Problem details: Lines in the records below that contain the word "Property" must each be copied.

Records:
——————————

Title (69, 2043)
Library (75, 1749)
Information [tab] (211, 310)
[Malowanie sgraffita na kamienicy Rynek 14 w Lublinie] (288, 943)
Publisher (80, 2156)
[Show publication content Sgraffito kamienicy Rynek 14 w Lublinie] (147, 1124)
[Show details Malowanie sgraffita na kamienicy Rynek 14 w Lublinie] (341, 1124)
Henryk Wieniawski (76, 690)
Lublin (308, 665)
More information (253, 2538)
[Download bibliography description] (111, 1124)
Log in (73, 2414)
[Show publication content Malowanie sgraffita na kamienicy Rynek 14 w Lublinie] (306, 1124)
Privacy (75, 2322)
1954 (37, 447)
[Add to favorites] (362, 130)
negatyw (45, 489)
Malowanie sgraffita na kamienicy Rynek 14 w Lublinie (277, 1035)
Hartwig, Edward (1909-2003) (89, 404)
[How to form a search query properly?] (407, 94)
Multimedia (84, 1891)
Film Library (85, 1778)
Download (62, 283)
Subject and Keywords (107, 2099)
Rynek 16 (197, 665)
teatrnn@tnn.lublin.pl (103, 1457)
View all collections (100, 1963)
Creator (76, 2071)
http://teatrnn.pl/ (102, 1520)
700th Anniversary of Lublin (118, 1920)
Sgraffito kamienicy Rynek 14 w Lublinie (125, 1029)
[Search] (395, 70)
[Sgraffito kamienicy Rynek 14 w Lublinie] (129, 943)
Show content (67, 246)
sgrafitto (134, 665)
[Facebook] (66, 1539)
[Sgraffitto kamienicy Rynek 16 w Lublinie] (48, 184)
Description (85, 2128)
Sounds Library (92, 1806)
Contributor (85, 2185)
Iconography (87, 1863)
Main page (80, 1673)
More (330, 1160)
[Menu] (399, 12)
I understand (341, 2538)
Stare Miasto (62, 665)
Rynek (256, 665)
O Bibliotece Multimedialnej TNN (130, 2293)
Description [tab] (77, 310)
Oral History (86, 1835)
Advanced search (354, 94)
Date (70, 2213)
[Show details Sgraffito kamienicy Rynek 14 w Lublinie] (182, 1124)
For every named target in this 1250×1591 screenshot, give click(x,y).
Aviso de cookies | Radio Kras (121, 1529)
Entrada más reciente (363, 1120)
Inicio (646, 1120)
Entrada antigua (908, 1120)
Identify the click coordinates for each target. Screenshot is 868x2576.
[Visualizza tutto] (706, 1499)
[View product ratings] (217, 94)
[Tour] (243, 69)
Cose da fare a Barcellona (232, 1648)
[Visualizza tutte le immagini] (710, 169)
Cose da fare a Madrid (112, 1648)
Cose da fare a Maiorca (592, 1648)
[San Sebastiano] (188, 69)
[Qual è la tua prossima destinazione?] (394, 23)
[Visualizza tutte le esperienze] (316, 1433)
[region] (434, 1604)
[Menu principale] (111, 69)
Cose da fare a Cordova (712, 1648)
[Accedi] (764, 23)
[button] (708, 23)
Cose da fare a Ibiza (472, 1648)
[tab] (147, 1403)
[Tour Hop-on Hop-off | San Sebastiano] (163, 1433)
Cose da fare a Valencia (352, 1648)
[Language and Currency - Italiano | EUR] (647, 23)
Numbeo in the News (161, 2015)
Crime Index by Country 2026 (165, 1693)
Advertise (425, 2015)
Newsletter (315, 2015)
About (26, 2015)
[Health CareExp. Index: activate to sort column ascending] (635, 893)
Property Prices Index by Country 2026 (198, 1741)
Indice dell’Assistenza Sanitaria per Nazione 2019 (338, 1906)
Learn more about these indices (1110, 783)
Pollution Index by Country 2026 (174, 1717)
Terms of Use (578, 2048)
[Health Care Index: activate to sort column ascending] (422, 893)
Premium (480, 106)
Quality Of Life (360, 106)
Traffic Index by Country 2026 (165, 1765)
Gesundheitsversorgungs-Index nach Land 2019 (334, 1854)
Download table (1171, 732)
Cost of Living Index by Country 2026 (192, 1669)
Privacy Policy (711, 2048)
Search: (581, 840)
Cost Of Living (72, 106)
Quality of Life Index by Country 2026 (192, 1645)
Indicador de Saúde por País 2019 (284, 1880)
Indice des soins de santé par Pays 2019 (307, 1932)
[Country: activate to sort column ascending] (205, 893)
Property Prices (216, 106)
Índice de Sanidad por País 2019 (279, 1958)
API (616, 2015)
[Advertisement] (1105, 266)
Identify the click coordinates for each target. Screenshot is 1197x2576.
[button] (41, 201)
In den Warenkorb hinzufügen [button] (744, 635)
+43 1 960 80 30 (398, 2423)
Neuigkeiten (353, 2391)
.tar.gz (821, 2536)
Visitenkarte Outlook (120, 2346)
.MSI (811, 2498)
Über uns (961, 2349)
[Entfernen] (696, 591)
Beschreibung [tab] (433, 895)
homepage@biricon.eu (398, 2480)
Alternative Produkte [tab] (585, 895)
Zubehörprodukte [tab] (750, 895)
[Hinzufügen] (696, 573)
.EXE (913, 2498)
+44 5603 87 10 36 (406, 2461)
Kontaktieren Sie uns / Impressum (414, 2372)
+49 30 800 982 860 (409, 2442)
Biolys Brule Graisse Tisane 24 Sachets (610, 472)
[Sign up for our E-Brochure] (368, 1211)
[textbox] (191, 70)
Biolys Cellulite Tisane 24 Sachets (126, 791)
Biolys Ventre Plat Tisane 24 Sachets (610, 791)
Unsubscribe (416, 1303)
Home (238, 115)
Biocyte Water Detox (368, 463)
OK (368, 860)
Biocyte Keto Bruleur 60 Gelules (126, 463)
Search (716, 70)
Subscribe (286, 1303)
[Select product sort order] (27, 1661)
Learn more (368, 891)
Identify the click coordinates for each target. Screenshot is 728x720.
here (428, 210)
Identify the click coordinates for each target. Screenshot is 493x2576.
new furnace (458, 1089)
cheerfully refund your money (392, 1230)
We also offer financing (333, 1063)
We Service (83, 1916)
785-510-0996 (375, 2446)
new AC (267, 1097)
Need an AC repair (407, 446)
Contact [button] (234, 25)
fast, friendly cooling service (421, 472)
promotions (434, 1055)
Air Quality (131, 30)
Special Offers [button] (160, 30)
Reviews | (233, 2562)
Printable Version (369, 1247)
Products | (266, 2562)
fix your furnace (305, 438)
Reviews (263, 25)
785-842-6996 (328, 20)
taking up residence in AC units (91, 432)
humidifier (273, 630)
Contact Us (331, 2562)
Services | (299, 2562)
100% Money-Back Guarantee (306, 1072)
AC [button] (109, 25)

——————————

Response box:
Property Prices Index by Country 2026 (198, 1741)
Property Prices (216, 106)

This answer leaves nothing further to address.